Taiwan's prime office-leasing market is on track to a revival, as corporate executives are tending to pay more for better office space amid an improving economy, an estate agent said yesterday.
This is a phenomenon not seen for the past three years, Jones Lang LaSalle said in a report.
"The best property has started to attract a premium over and above what `average' property earns. This is a characteristic of a rising market," said Steven Craig, head of the research division of Jones Lang LaSalle.
Monthly rents for upscale offices in Taipei's Xinyi district, location of the capital's most expensive office building, Taipei 101, in the second quarter of this year averaged NT$2,400 per ping, or about 20 percent higher than the NT$1,985 per ping average in non-core business districts, the property agent said.
A year earlier, rents in the district were a mere 10 percent higher than those in other areas, Jones Lang LaSalle said.
Now that the Grade A leasing market has recovered, the gap between the prices of the best properties and the rest will widen significantly, Craig said.
"We found recently that companies are willing to pay as much as NT$2,600, far higher than the average, for offices with better facilities such as fiber-optic cabling.

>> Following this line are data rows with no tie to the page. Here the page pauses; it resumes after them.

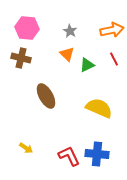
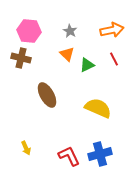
pink hexagon: moved 2 px right, 3 px down
brown ellipse: moved 1 px right, 1 px up
yellow semicircle: moved 1 px left
yellow arrow: rotated 32 degrees clockwise
blue cross: moved 3 px right; rotated 20 degrees counterclockwise
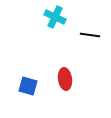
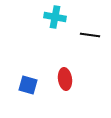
cyan cross: rotated 15 degrees counterclockwise
blue square: moved 1 px up
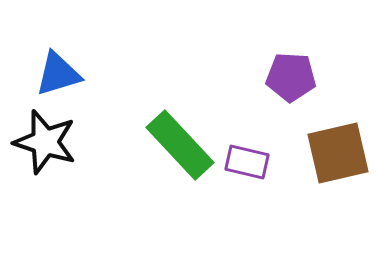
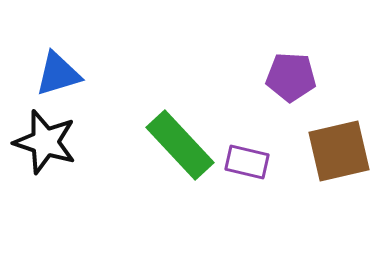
brown square: moved 1 px right, 2 px up
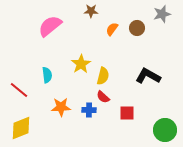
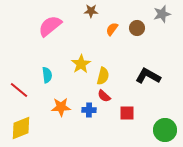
red semicircle: moved 1 px right, 1 px up
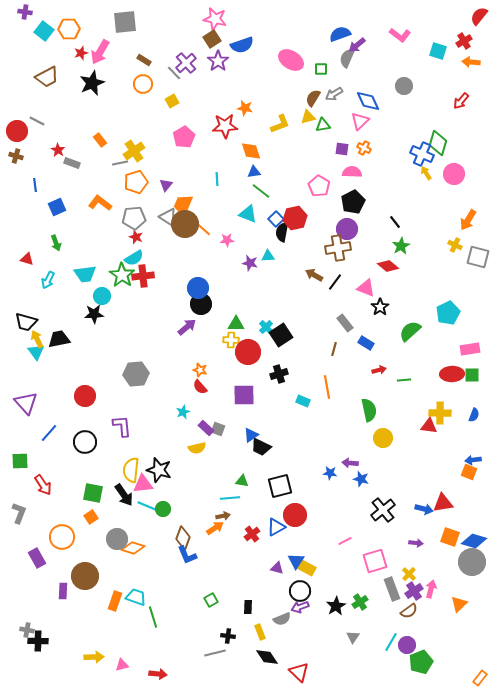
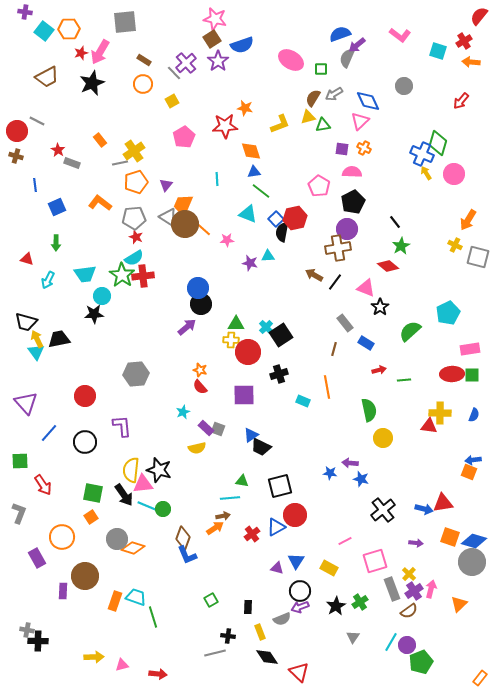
green arrow at (56, 243): rotated 21 degrees clockwise
yellow rectangle at (307, 568): moved 22 px right
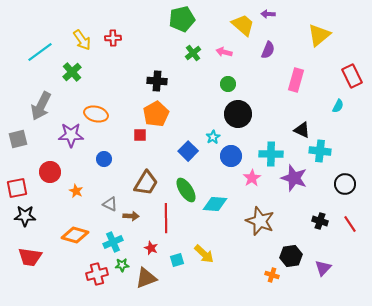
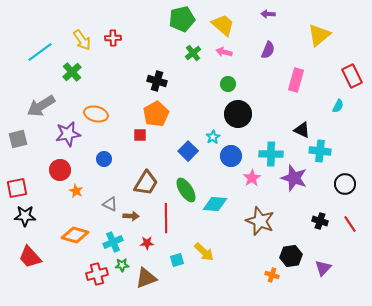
yellow trapezoid at (243, 25): moved 20 px left
black cross at (157, 81): rotated 12 degrees clockwise
gray arrow at (41, 106): rotated 32 degrees clockwise
purple star at (71, 135): moved 3 px left, 1 px up; rotated 10 degrees counterclockwise
red circle at (50, 172): moved 10 px right, 2 px up
red star at (151, 248): moved 4 px left, 5 px up; rotated 24 degrees counterclockwise
yellow arrow at (204, 254): moved 2 px up
red trapezoid at (30, 257): rotated 40 degrees clockwise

These prices were unimaginable two or three years ago," said Sherry Wu (吳瑤華), an associate director of Jones Lang LaSalle.
In the next few months, the vacancy rate for Taipei's upscale offices would start to fall from a peak of 18.7 percent last quarter, after new tenants move into Taipei 101 and Uni-President HQ Building, Jones Lan LaSalle said.
The two new buildings were added to the list of upscale offices, the agent said.
Despite the current high vacancy rate, rents for upscale offices in Taipei rose 1.5 percent to NT$2,210 on average during the quarter ended this month from the previous quarter, due to consistent demand largely for prime office buildings, Jones Lang LaSalle said.
CB Richard Ellis Ltd, another property agent, shared the optimism, citing Taiwan's sustainable economic growth this year.
Rising demand for upscale offices would push up rents further in the upcoming quarter and thereby drive down the vacancy rate, the company said.
"Without new supply in the near term, big companies looking for new offices mostly put Taipei 101 on their shortlist. That has been a complete reverse of their previous conservative attitude," CB Richard Ellis said in a report released yesterday.